Word for word, restate all the records; images are not part of the copy.

---- Data

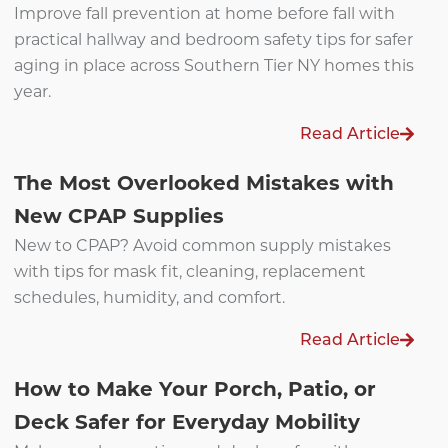
Improve fall prevention at home before fall with
practical hallway and bedroom safety tips for safer
aging in place across Southern Tier NY homes this
year.
Read Article
The Most Overlooked Mistakes with
New CPAP Supplies
New to CPAP? Avoid common supply mistakes
with tips for mask fit, cleaning, replacement
schedules, humidity, and comfort.
Read Article
How to Make Your Porch, Patio, or
Deck Safer for Everyday Mobility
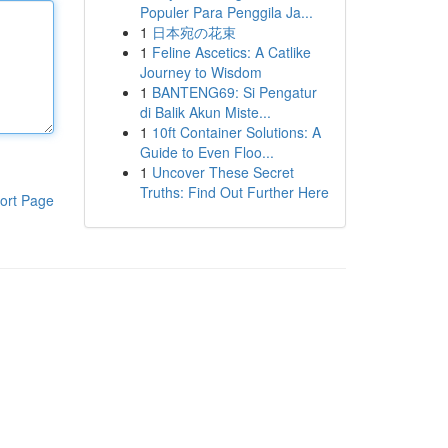
Populer Para Penggila Ja...
1
日本宛の花束
1
Feline Ascetics: A Catlike
Journey to Wisdom
1
BANTENG69: Si Pengatur
di Balik Akun Miste...
1
10ft Container Solutions: A
Guide to Even Floo...
1
Uncover These Secret
Truths: Find Out Further Here
ort Page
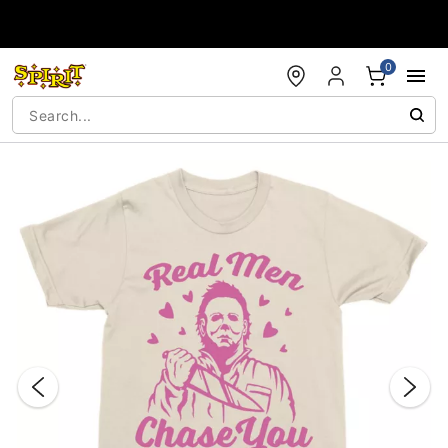
Accessibility Acknowledgement
0
"Slide "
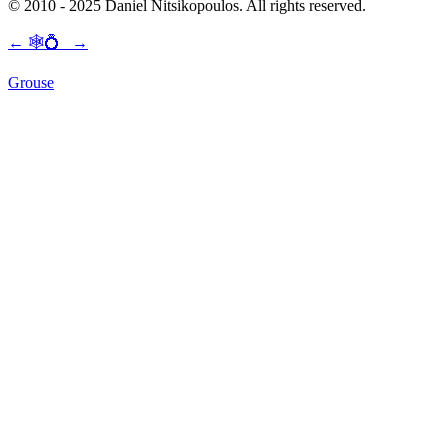
© 2010 - 2025 Daniel Nitsikopoulos. All rights reserved.
←
🕸💍
→
Grouse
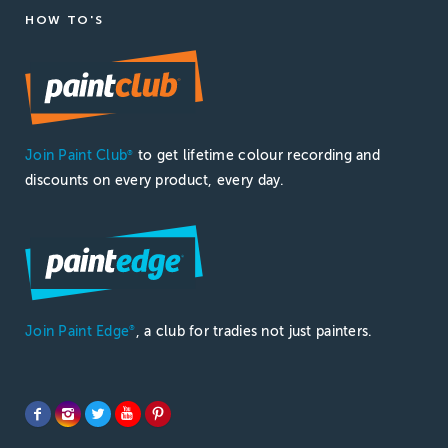
HOW TO'S
Join Paint Club
to get lifetime colour recording and
®
discounts on every product, every day.
Join Paint Edge
, a club for tradies not just painters.
®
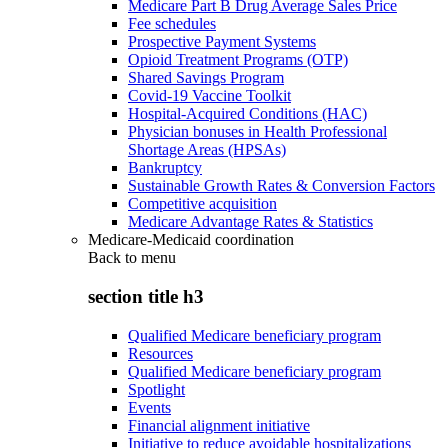
Medicare Part B Drug Average Sales Price
Fee schedules
Prospective Payment Systems
Opioid Treatment Programs (OTP)
Shared Savings Program
Covid-19 Vaccine Toolkit
Hospital-Acquired Conditions (HAC)
Physician bonuses in Health Professional
Shortage Areas (HPSAs)
Bankruptcy
Sustainable Growth Rates & Conversion Factors
Competitive acquisition
Medicare Advantage Rates & Statistics
Medicare-Medicaid coordination
Back to
menu
section title h3
Qualified Medicare beneficiary program
Resources
Qualified Medicare beneficiary program
Spotlight
Events
Financial alignment initiative
Initiative to reduce avoidable hospitalizations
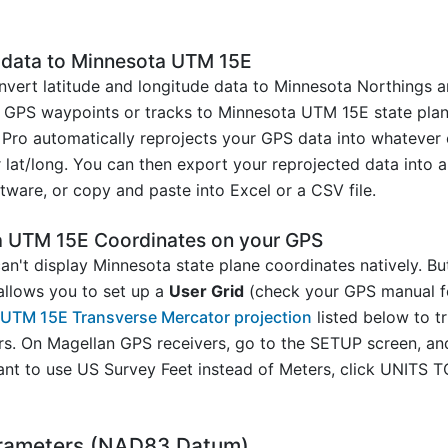
S data to Minnesota UTM 15E
vert latitude and longitude data to Minnesota Northings a
GPS waypoints or tracks to Minnesota UTM 15E state plane i
Pro automatically reprojects your GPS data into whatever 
lat/long. You can then export your reprojected data into a 
ware, or copy and paste into Excel or a CSV file.
a UTM 15E Coordinates on your GPS
n't display Minnesota state plane coordinates natively. Bu
allows you to set up a
User Grid
(check your GPS manual fo
a UTM 15E Transverse Mercator projection
listed below to t
rs. On Magellan GPS receivers, go to the SETUP screen, 
ant to use US Survey Feet instead of Meters, click UNIT
rameters (NAD83 Datum)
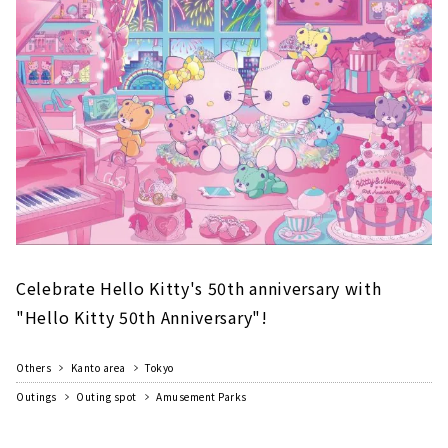
Very Merry Concert」へ！（※開催時間は当日
のスケジュールをご確認ください）幻想的な音
楽と光とともに、音楽隊の衣装を着た...
Celebrate Hello Kitty's 50th anniversary with
"Hello Kitty 50th Anniversary"!
Others
Kanto area
Tokyo
Outings
Outing spot
Amusement Parks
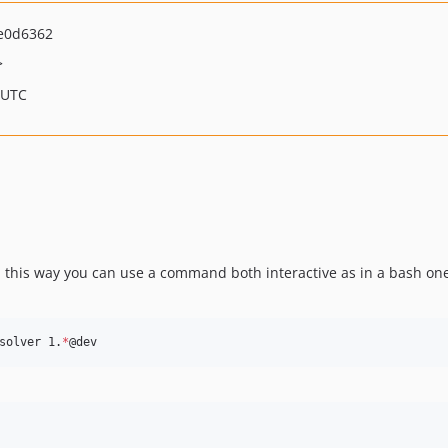
e0d6362
>
 UTC
ed, this way you can use a command both interactive as in a bash one
solver 1.
*
@dev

--------

▸ **Response**:
Improve fall prevention at home before fall with
practical hallway and bedroom safety tips for safer
aging in place across Southern Tier NY homes this
year.
Read Article
The Most Overlooked Mistakes with
New CPAP Supplies
New to CPAP? Avoid common supply mistakes
with tips for mask fit, cleaning, replacement
schedules, humidity, and comfort.
Read Article
How to Make Your Porch, Patio, or
Deck Safer for Everyday Mobility
Populer Para Penggila Ja...
1
日本宛の花束
1
Feline Ascetics: A Catlike
Journey to Wisdom
1
BANTENG69: Si Pengatur
di Balik Akun Miste...
1
10ft Container Solutions: A
Guide to Even Floo...
1
Uncover These Secret
Truths: Find Out Further Here
ort Page
Accessibility Acknowledgement
0
"Slide "
© 2010 - 2025 Daniel Nitsikopoulos. All rights reserved.
←
🕸💍
→
Grouse
HOW TO'S
Join Paint Club
to get lifetime colour recording and
®
discounts on every product, every day.
Join Paint Edge
, a club for tradies not just painters.
®
Medicare Part B Drug Average Sales Price
Fee schedules
Prospective Payment Systems
Opioid Treatment Programs (OTP)
Shared Savings Program
Covid-19 Vaccine Toolkit
Hospital-Acquired Conditions (HAC)
Physician bonuses in Health Professional
Shortage Areas (HPSAs)
Bankruptcy
Sustainable Growth Rates & Conversion Factors
Competitive acquisition
Medicare Advantage Rates & Statistics
Medicare-Medicaid coordination
Back to
menu
section title h3
Qualified Medicare beneficiary program
Resources
Qualified Medicare beneficiary program
Spotlight
Events
Financial alignment initiative
Initiative to reduce avoidable hospitalizations
S data to Minnesota UTM 15E
vert latitude and longitude data to Minnesota Northings a
GPS waypoints or tracks to Minnesota UTM 15E state plane i
Pro automatically reprojects your GPS data into whatever 
lat/long. You can then export your reprojected data into a 
ware, or copy and paste into Excel or a CSV file.
a UTM 15E Coordinates on your GPS
n't display Minnesota state plane coordinates natively. Bu
allows you to set up a
User Grid
(check your GPS manual fo
a UTM 15E Transverse Mercator projection
listed below to t
rs. On Magellan GPS receivers, go to the SETUP screen, 
ant to use US Survey Feet instead of Meters, click UNIT
rameters (NAD83 Datum)
Very Merry Concert」へ！（※開催時間は当日
のスケジュールをご確認ください）幻想的な音
楽と光とともに、音楽隊の衣装を着た...
Celebrate Hello Kitty's 50th anniversary with
"Hello Kitty 50th Anniversary"!
Others
Kanto area
Tokyo
Outings
Outing spot
Amusement Parks
e0d6362
>
 UTC
ed, this way you can use a command both interactive as in a bash one
solver 1.
*
@dev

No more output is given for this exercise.